CPA REQUIREMENTS FOR FIRMS - S.B. 1238-1241: ENROLLED ANALYSIS



Senate Bill 1238 through 1241 (as enrolled) - PUBLIC ACTS 333 through 336 of 2000

Sponsor: Senator Bev Hammerstrom (S.B. 1238) -

Senator Dale L. Shugars (S.B. 1239) -

Senator Thaddeus G. McCotter (S.B. 1240) -

Senator Bill Schuette (S.B. 1241) -

Senate Committee: Economic Development, International Trade and Regulatory Affairs

House Committee: Insurance and Financial Services


Date Completed: 1-30-01


RATIONALE


The Uniform Accountancy Act is a model law developed by the American Institute of Certified Public Accountants and the National Association of State Boards of Accountancy to provide a uniform approach to the regulation of the accounting profession. In May 1997, a joint committee of these bodies issued a report that provided numerous recommendations for improving the state-based regulatory system for the accounting profession. One of the recommendations called for a simple majority, instead of at least two-thirds, of owners of a CPA firm to be CPAs.

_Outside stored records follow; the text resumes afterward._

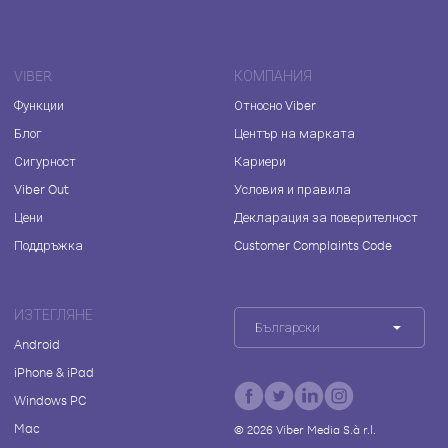
VIBER
КОМПАНИЯ
Функции
Относно Viber
Блог
Център на марката
Сигурност
Кариери
Viber Out
Условия и правила
Цени
Декларация за поверителност
Поддръжка
Customer Complaints Code
ИЗТЕГЛЯНЕ
Български
Android
iPhone & iPad
Windows PC
Mac
©
2026
Viber Media S.à r.l.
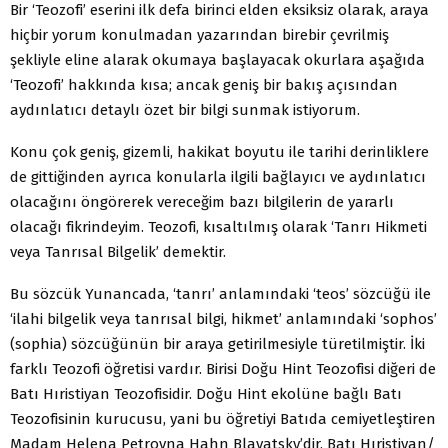
Bir ‘Teozofi’ eserini ilk defa birinci elden eksiksiz olarak, araya
hiçbir yorum konulmadan yazarından birebir çevrilmiş
şekliyle eline alarak okumaya başlayacak okurlara aşağıda
‘Teozofi’ hakkında kısa; ancak geniş bir bakış açısından
aydınlatıcı detaylı özet bir bilgi sunmak istiyorum.
Konu çok geniş, gizemli, hakikat boyutu ile tarihi derinliklere
de gittiğinden ayrıca konularla ilgili bağlayıcı ve aydınlatıcı
olacağını öngörerek vereceğim bazı bilgilerin de yararlı
olacağı fikrindeyim. Teozofi, kısaltılmış olarak ‘Tanrı Hikmeti
veya Tanrısal Bilgelik’ demektir.
Bu sözcük Yunancada, ‘tanrı’ anlamındaki ‘teos’ sözcüğü ile
‘ilahi bilgelik veya tanrısal bilgi, hikmet’ anlamındaki ‘sophos’
(sophia) sözcüğünün bir araya getirilmesiyle türetilmiştir. İki
farklı Teozofi öğretisi vardır. Birisi Doğu Hint Teozofisi diğeri de
Batı Hıristiyan Teozofisidir. Doğu Hint ekolüne bağlı Batı
Teozofisinin kurucusu, yani bu öğretiyi Batıda cemiyetleştiren
Madam Helena Petrovna Hahn Blavatsky’dir. Batı Hıristiyan/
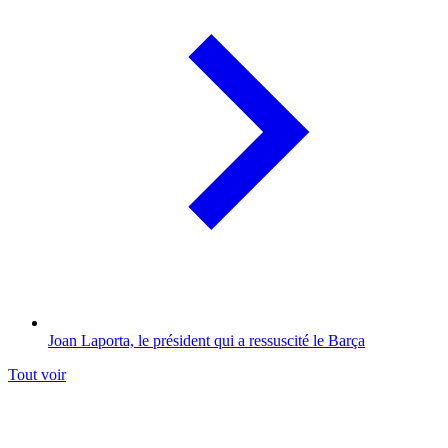
Joan Laporta, le président qui a ressuscité le Barça
Tout voir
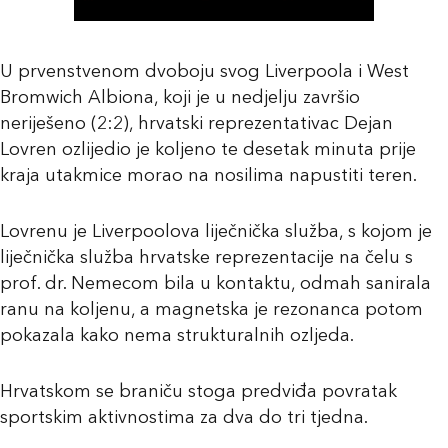
U prvenstvenom dvoboju svog Liverpoola i West
Bromwich Albiona, koji je u nedjelju završio
neriješeno (2:2), hrvatski reprezentativac Dejan
Lovren ozlijedio je koljeno te desetak minuta prije
kraja utakmice morao na nosilima napustiti teren.
Lovrenu je Liverpoolova liječnička služba, s kojom je
liječnička služba hrvatske reprezentacije na čelu s
prof. dr. Nemecom bila u kontaktu, odmah sanirala
ranu na koljenu, a magnetska je rezonanca potom
pokazala kako nema strukturalnih ozljeda.
Hrvatskom se braniču stoga predviđa povratak
sportskim aktivnostima za dva do tri tjedna.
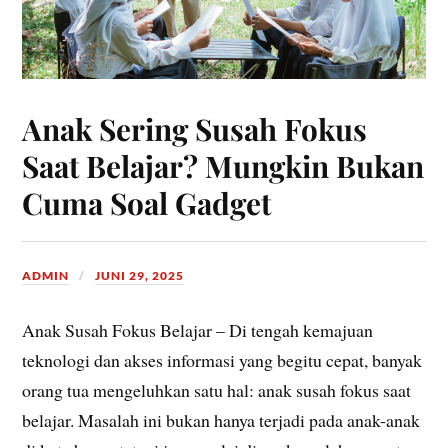
Anak Sering Susah Fokus
Saat Belajar? Mungkin Bukan
Cuma Soal Gadget
ADMIN
JUNI 29, 2025
Anak Susah Fokus Belajar – Di tengah kemajuan
teknologi dan akses informasi yang begitu cepat, banyak
orang tua mengeluhkan satu hal: anak susah fokus saat
belajar. Masalah ini bukan hanya terjadi pada anak-anak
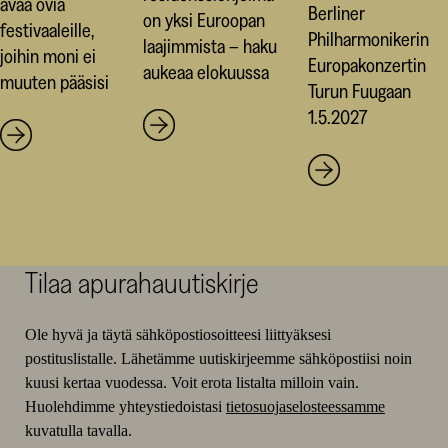
avaa ovia
Berliner
on yksi Euroopan
festivaaleille,
Philharmonikerin
laajimmista – haku
joihin moni ei
Europakonzertin
aukeaa elokuussa
muuten pääsisi
Turun Fuugaan
1.5.2027
Tilaa apurahauutiskirje
Ole hyvä ja täytä sähköpostiosoitteesi liittyäksesi
postituslistalle. Lähetämme uutiskirjeemme sähköpostiisi noin
kuusi kertaa vuodessa. Voit erota listalta milloin vain.
Huolehdimme yhteystiedoistasi
tietosuojaselosteessamme
kuvatulla tavalla.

According to the Department of Consumer and Industry Services, a number of changes in the practice and corporate structure of certified public accountant (CPA) firms have occurred in recent years. As the business community evolves into the global market, CPA firms are expanding their scope of practice well beyond the traditional accounting, auditing, and taxation services to offer a broader range of services such as personal finance planning, technology consulting, and management. As a result, CPA firms are employing more individuals who have expertise and knowledge in these fields but are not necessarily licensed CPAs. Many people believe that this new focus of diversified services should be reflected in the structure of these CPA firms, and that some of the restrictions regarding the organization of accounting firms were no longer desirable or necessary.



CONTENT


The bills amended various laws regarding the ownership of accounting firms to delete requirements that at least two-thirds of the owners be CPAs.


Senate Bill 1238 amended the Michigan Limited Liability Company Act to delete a provision that permitted a professional limited liability company to engage in the practice of public accounting if at least two-thirds of the equity and voting rights of the professional limited liability company were held by individuals licensed as CPAs in Michigan or another state or the equivalent in another licensing jurisdiction acceptable to the Board of Accountancy.


Senate Bill 1239 amended the Occupational Code to provide that a simple majority (rather than two-thirds) of the equity and voting rights of a public accounting firm must be held by individuals who are licensed as CPAs in Michigan or another state or the equivalent in another jurisdiction acceptable to the Board.


Senate Bill 1240 amended the Professional Service Corporation Act to delete a provision that permitted a professional corporation to engage in the business of public accounting if at least two-thirds of the shareholders were licensed in good standing as CPAs of this or another state or the equivalent in another licensing jurisdiction acceptable to the Board of Accountancy, and all other shareholders were licensed or legally authorized to render a professional service offered by the corporation.

Senate Bill 1241 amended the Michigan Limited Liability Company Act to delete services rendered by a certified or other public accountant from the definition of "services in a learned profession".


(The Act provides that a limited liability company formed to provide services in a learned profession, or more than one learned profession, must comply with Article 9 of the Act. Article 9 addresses professional limited liability companies and includes certified or other public accountants under the definition of "professional service".)


MCL 450.4904 (S.B. 1238)

339.728 (S.B. 1239)

450.224 (S.B. 1240)

450.4102 (S.B. 1241)


ARGUMENTS


(Please note: The arguments contained in this analysis originate from sources outside the Senate Fiscal Agency. The Senate Fiscal Agency neither supports nor opposes legislation.)


Supporting Argument

The bills recognize that CPA firms are expanding their services and need to employ a significant number of non-CPAs to provide valuable related services such as financial planning and technology consulting, in order to satisfy new and existing clients and the public. The bills do not change the scope of practice of the accounting profession but allow accounting firms to provide more flexibility in the structure and organization of their business, and give non-CPAs a greater opportunity to become partners, officers, and shareholders of an accounting firm.


Also, updating the laws regarding the organization and structure of CPA firms conforms to changes recommended by the joint committee of the professional accountancy organizations.


FISCAL IMPACT


The bills will have no fiscal impact on State or local government.


- Fiscal Analyst: M. TyszkiewiczA9900\s1238ea

This analysis was prepared by nonpartisan Senate staff for use by the Senate in its deliberations and does not constitute an official statement of legislative intent.